Balancing Environmental and Socioeconomic Sustainability: A Case Study on Heat Pumps and the Path to Net Zero for Engineering Education

We recently published a case study on the feasibility of heat pumps to reach net zero in the Engineering Professor’s Council (EPC) ethics toolkit, which is available under a CC BY-SA 4.0 license.1 The EPC is a representative body that provides a range of toolkits with resources designed to help educators and trainers integrate aspects including sustainability, ethics, and enterprise into teaching.  

Engineering is key to technological, economic, and societal progress and plays a vital role in moving towards a sustainable future. We have a significant challenge in engineering education: the tendency to view engineering as a purely technical discipline within an apolitical and acultural bubble. However, collaborations involving multiple stakeholders – industry, governments, consumers – are vital to drive change and achieve effective sustainable development by setting policies and incentives that encourage growth and adoption of low-impact technologies. It is important our engineers of the future are aware of our wider professional responsibilities including the social, economic, and cultural context in which they operate.  

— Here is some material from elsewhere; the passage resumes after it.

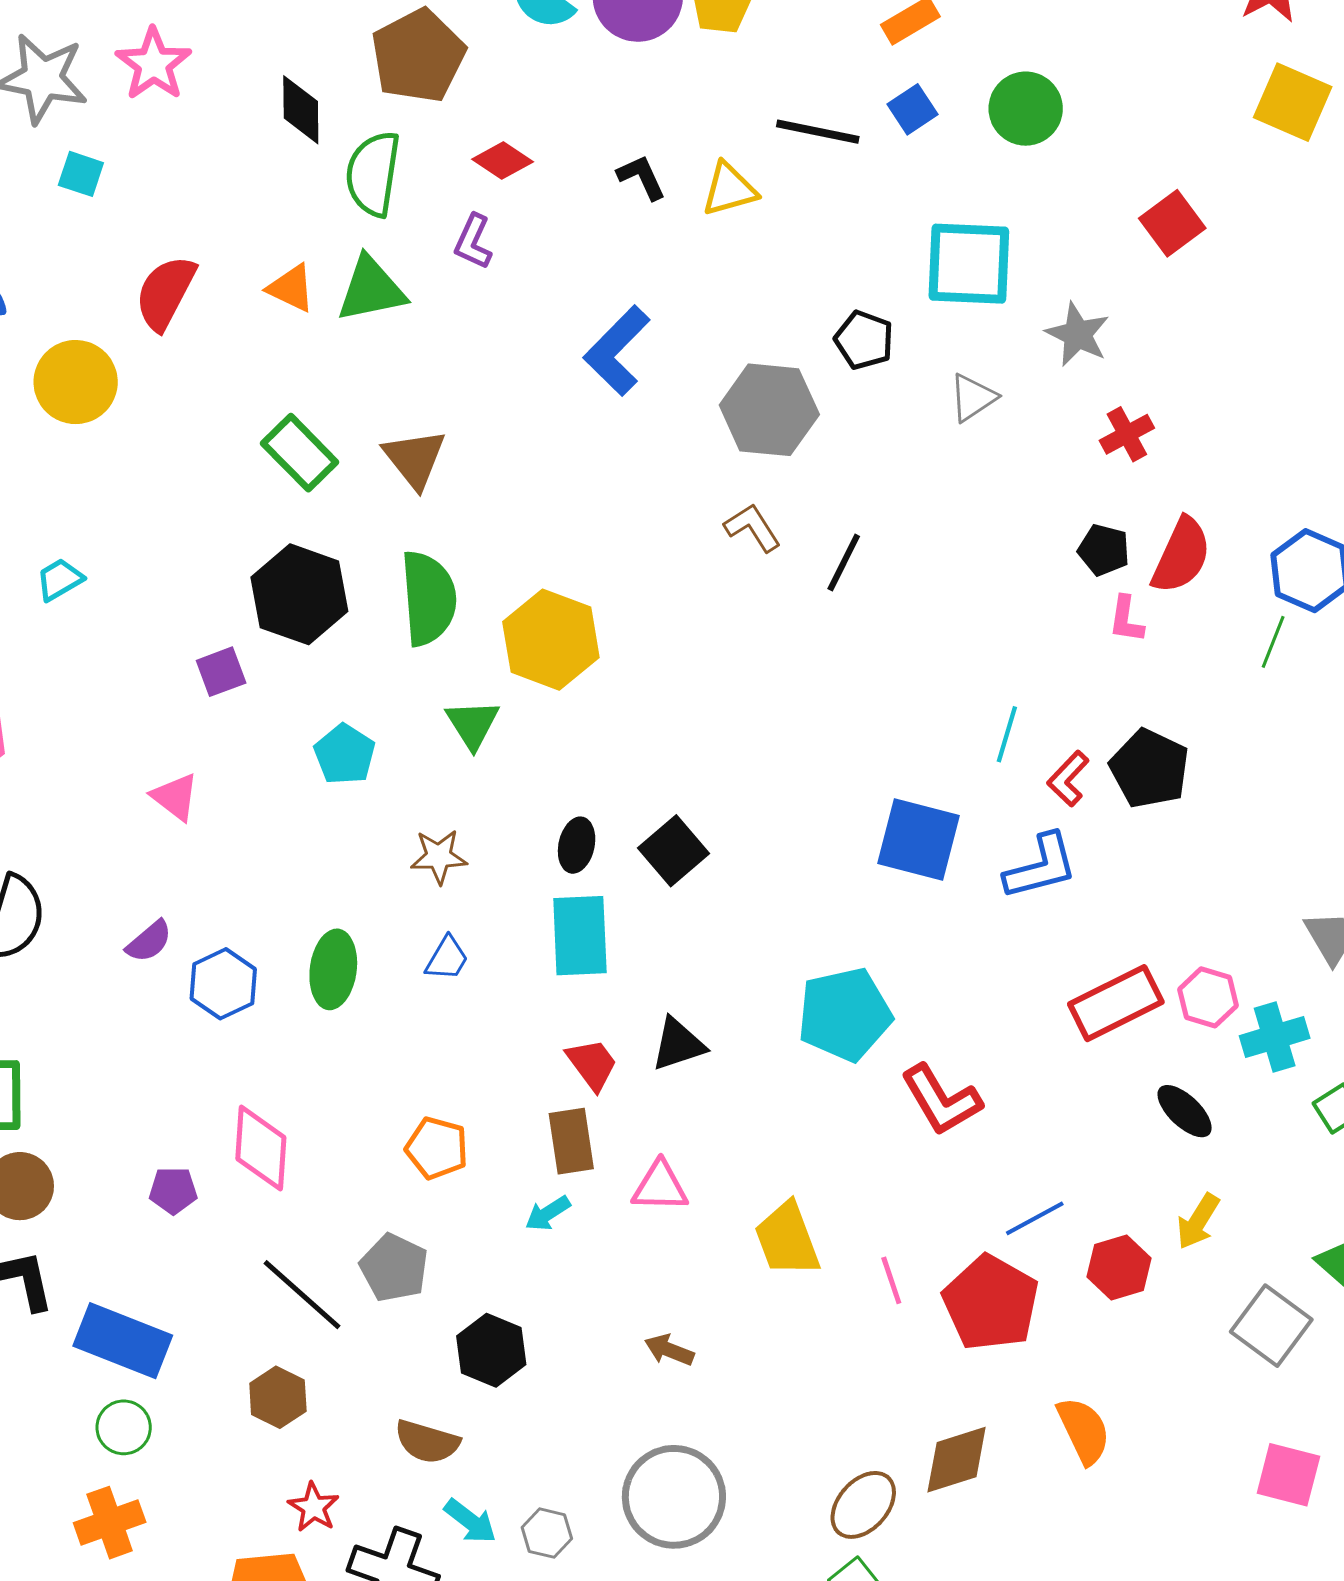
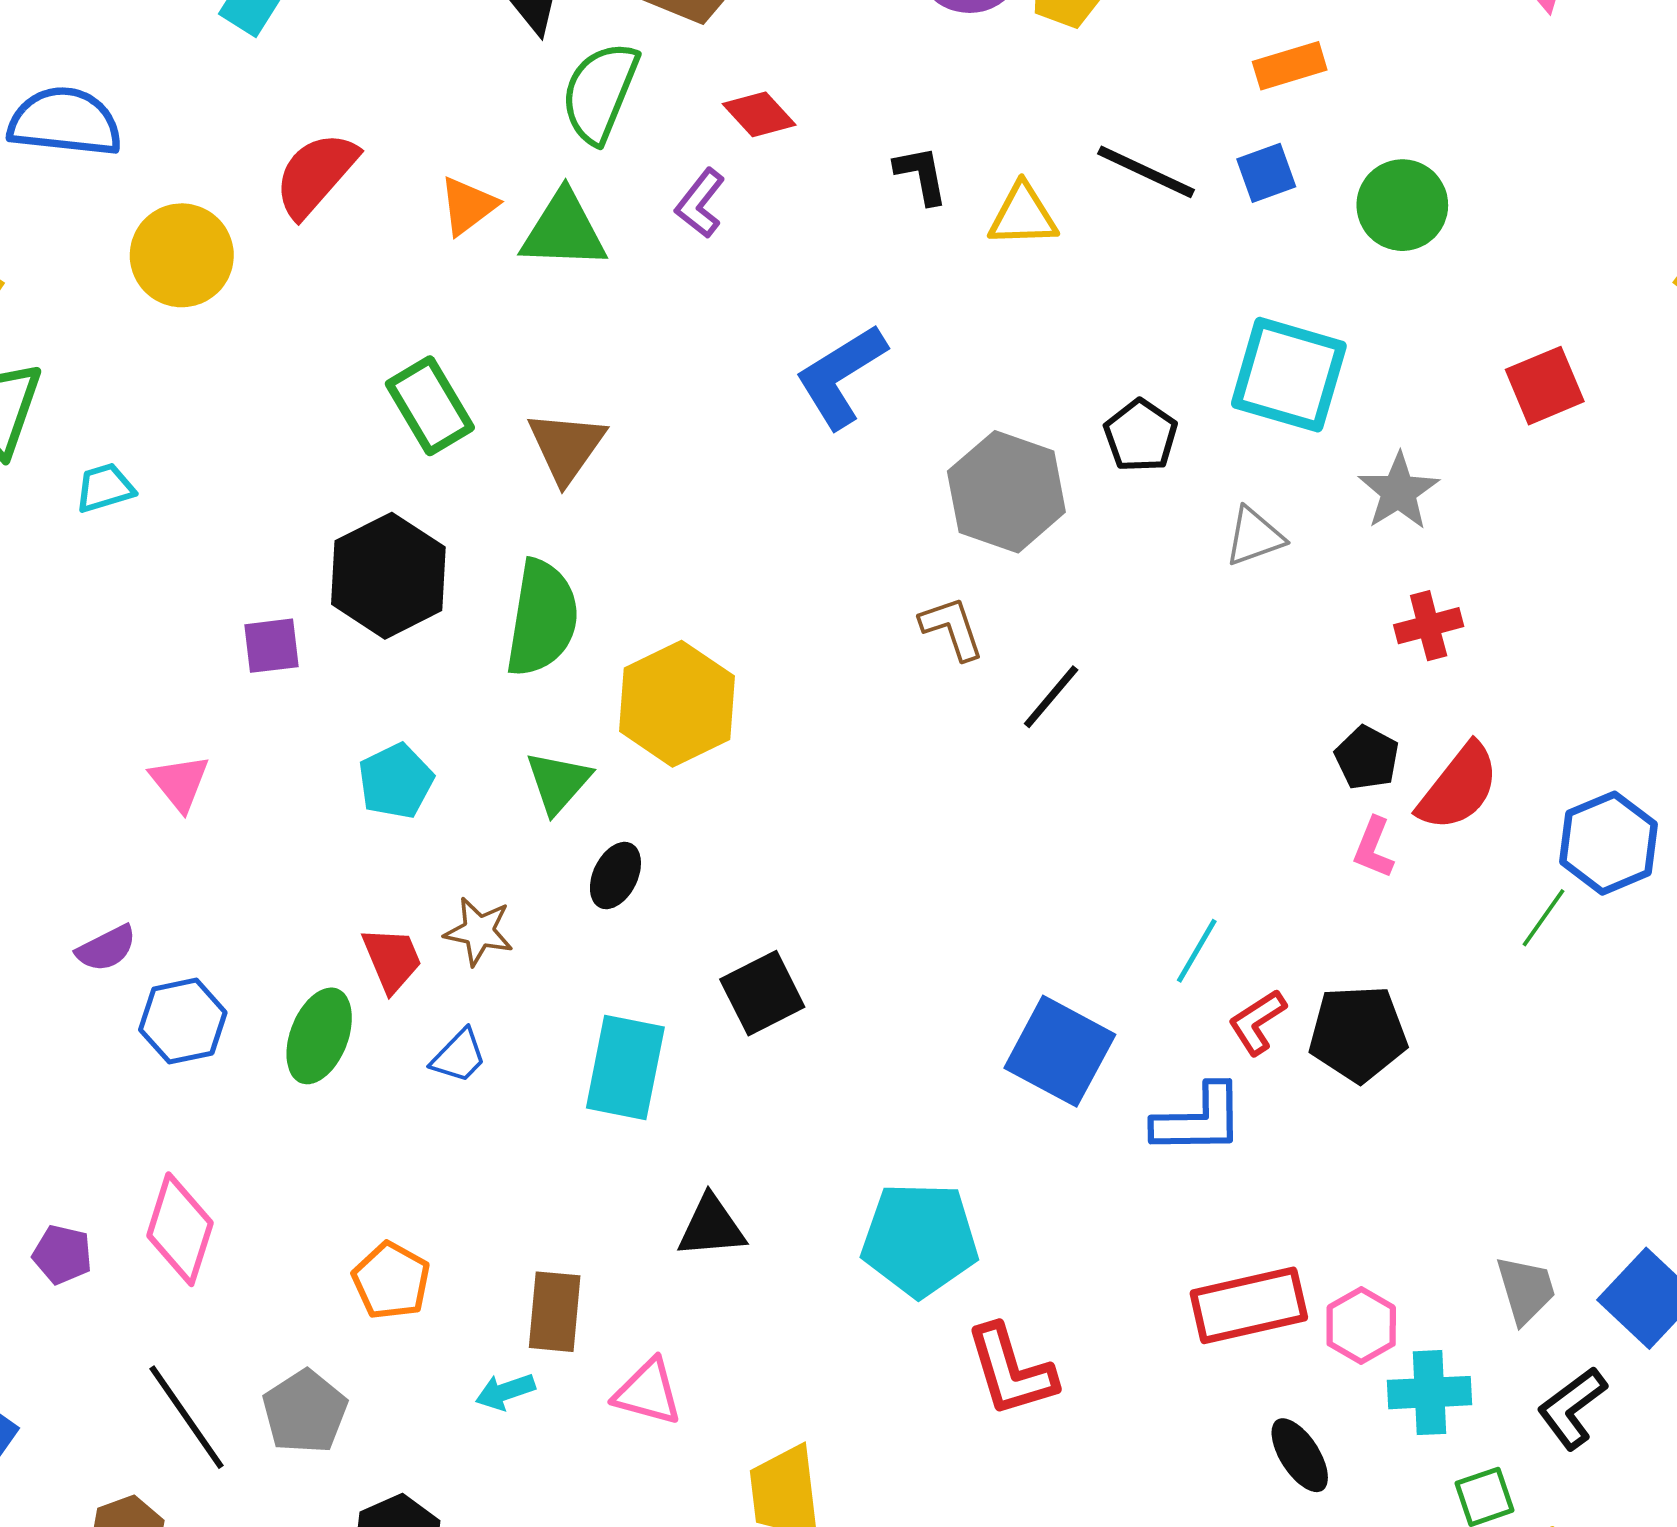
orange triangle: (291, 288) -> (468, 206), turned 44
black pentagon: (1150, 769) -> (1358, 1034), turned 30
black ellipse: (577, 845) -> (615, 876), moved
red trapezoid: (592, 1064) -> (392, 959), moved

Figure 2: AI-generated image illustrating the competition between new and old heating technologies. 2 

This case study was designed to integrate the socioeconomic aspects of sustainability into the engineering challenge of sustainable heating in the UK. Heating is currently responsible for one-third of the UK’s annual carbon footprint, of which 17 % is associated with space heating of homes – comparable to the contribution of petrol and diesel cars.3 Heat pumps are a potential alternative to natural gas boilers, particularly for domestic heating. A heat pump receives heat (from the air, ground, or water) and work (in the form of electricity to a compressor) and then outputs the heat to a hot reservoir (the building you are heating). Worldwide adoption of heat pumps is growing rapidly with the UK Government pledging to increase the number of heat pumps installed to over 600,000 per year by 2028.4 

In this case study students participate in a guided discovery, applying their thermodynamics knowledge alongside discussions to explore the wider themes of sustainability. We have run a version of this study for two-years with undergraduate engineering students as part of their second-year thermodynamics unit. They navigate the need to balance performance, cost, and impact on the consumer. In a memorable part of the session students discover that the lifetime cost of ground-source heat pumps can equal or surpass that of natural gas boilers, due to their high capital cost and the current high cost of energy. This revelation around the increased cost of energy for renewables was a surprise to quite a few students who expected the renewable, greener option to be cheaper and lead to a shift in perspective.  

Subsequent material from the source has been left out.